▶ Your instructions
A single number is the answer here: how many lines of the entries contain "webových"?

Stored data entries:
___
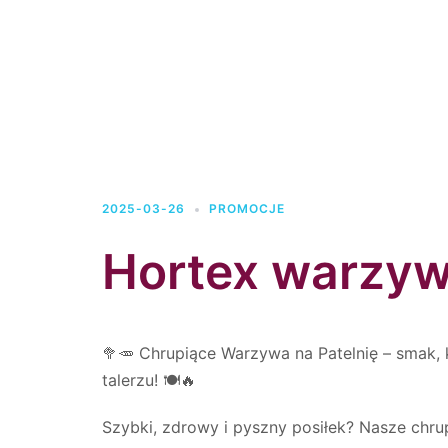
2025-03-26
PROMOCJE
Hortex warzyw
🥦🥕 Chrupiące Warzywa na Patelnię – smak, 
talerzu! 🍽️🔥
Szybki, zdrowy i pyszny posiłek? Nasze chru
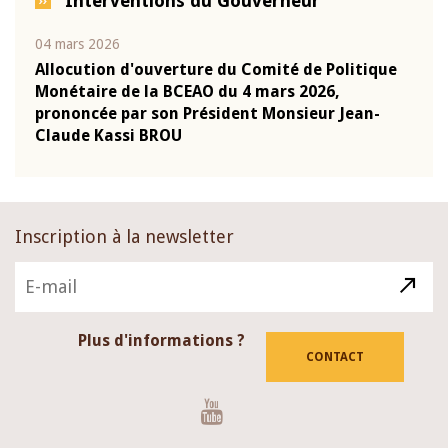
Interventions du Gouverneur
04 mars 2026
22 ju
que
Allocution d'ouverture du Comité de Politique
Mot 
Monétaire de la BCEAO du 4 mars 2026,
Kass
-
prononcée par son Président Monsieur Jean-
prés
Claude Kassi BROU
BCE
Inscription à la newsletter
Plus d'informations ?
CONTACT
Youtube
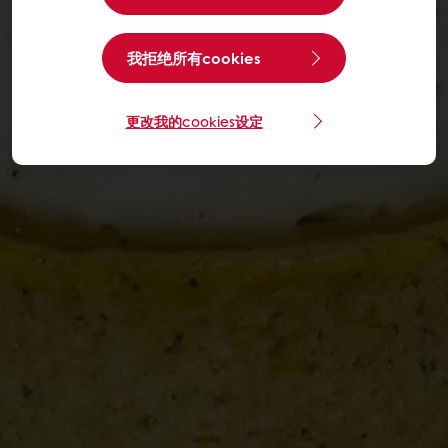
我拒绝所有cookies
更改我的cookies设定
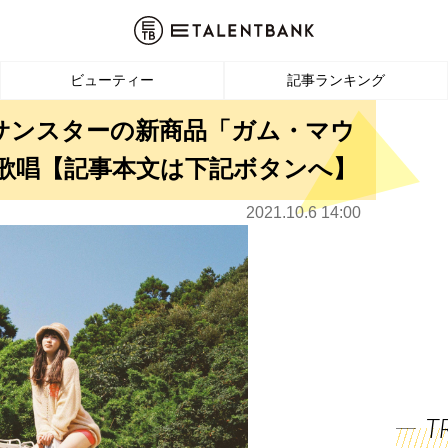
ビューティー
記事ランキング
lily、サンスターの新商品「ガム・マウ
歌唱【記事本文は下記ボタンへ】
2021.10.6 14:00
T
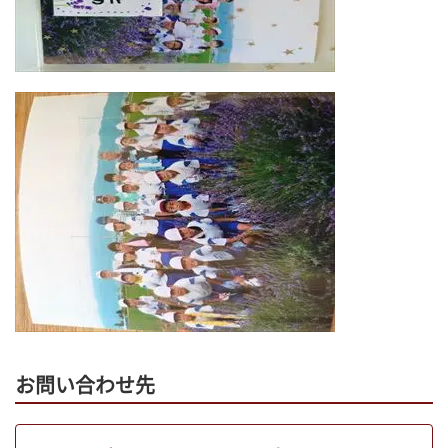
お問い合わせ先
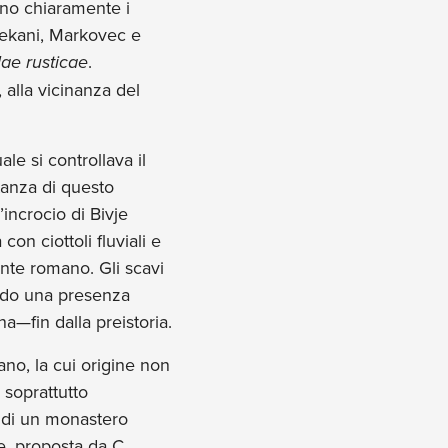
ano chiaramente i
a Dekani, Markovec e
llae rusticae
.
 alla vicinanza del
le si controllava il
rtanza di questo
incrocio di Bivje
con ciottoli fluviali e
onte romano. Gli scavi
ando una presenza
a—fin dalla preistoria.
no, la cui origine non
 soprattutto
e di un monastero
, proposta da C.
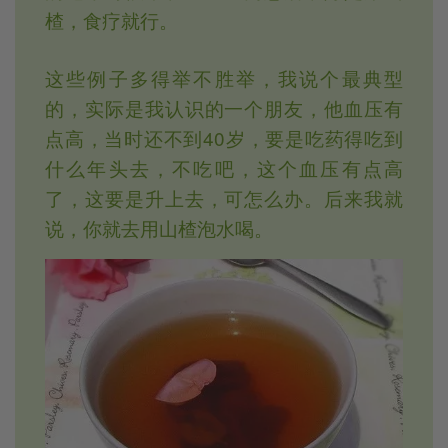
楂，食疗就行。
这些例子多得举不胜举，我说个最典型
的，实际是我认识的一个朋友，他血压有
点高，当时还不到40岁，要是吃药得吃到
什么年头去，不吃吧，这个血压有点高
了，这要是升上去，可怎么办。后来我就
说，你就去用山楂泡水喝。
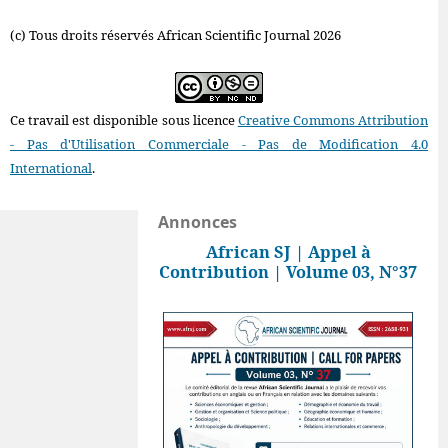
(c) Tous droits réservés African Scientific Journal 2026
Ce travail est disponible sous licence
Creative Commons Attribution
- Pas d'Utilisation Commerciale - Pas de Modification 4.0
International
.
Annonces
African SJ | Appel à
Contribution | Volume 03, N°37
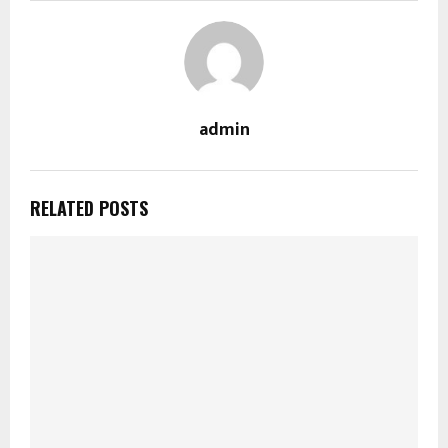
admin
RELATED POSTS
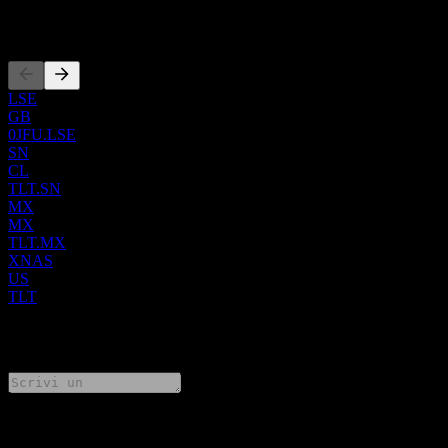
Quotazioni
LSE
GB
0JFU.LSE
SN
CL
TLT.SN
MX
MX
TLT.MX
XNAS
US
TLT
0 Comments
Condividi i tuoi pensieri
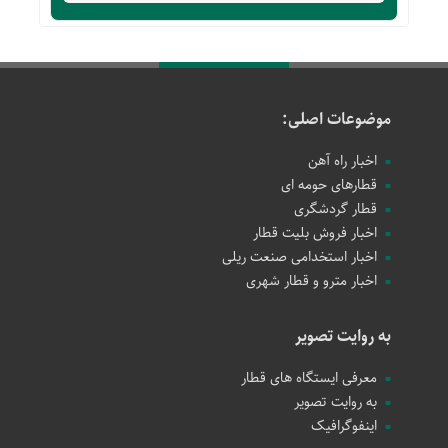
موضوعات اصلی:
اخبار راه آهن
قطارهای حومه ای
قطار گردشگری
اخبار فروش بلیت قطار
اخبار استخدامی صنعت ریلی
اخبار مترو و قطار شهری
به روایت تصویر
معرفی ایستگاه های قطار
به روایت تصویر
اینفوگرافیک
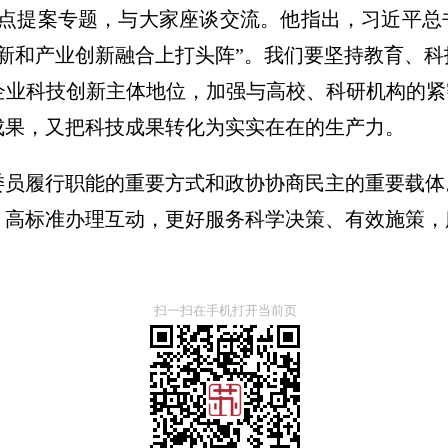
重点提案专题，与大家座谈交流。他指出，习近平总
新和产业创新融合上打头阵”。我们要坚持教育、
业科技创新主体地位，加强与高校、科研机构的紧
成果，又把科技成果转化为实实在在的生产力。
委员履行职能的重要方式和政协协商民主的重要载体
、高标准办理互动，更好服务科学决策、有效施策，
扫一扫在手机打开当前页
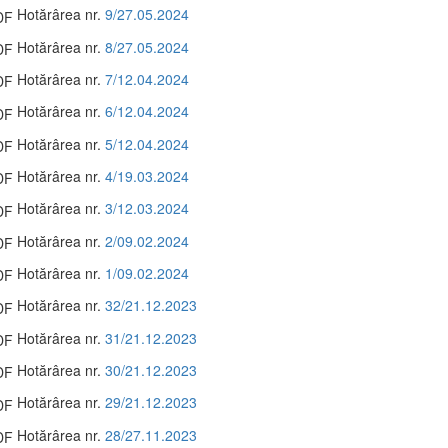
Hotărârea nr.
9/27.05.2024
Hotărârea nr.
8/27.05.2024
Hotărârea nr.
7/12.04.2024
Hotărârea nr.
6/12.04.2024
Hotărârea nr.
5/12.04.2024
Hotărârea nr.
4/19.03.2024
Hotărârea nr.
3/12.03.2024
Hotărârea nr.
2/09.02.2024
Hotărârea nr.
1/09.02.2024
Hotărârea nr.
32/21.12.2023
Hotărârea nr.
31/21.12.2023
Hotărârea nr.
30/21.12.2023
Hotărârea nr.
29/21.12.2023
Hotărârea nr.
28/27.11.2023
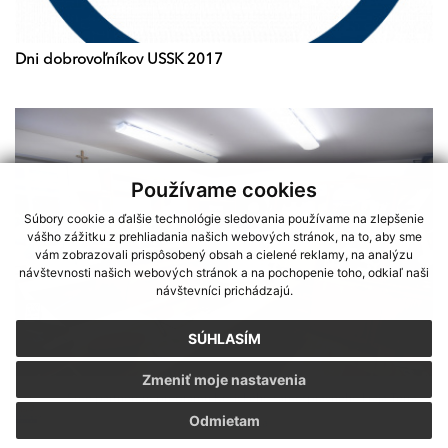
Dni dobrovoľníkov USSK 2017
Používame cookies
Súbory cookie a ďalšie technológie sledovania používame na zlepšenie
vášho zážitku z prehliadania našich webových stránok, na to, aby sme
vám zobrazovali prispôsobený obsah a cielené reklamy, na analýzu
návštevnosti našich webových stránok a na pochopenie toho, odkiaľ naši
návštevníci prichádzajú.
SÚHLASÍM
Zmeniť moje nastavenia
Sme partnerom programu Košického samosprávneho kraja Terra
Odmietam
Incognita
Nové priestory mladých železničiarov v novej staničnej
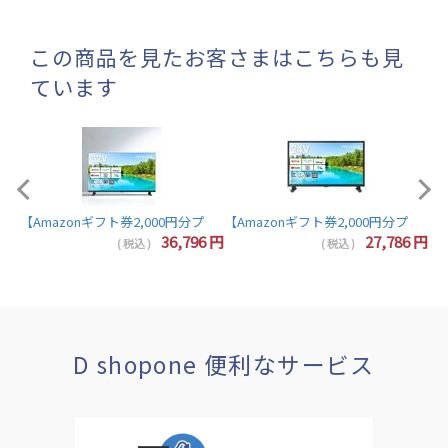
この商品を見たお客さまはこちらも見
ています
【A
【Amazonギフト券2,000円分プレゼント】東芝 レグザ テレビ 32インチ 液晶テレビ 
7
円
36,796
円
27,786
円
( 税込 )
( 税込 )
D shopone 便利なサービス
___
▶ Exercise output
2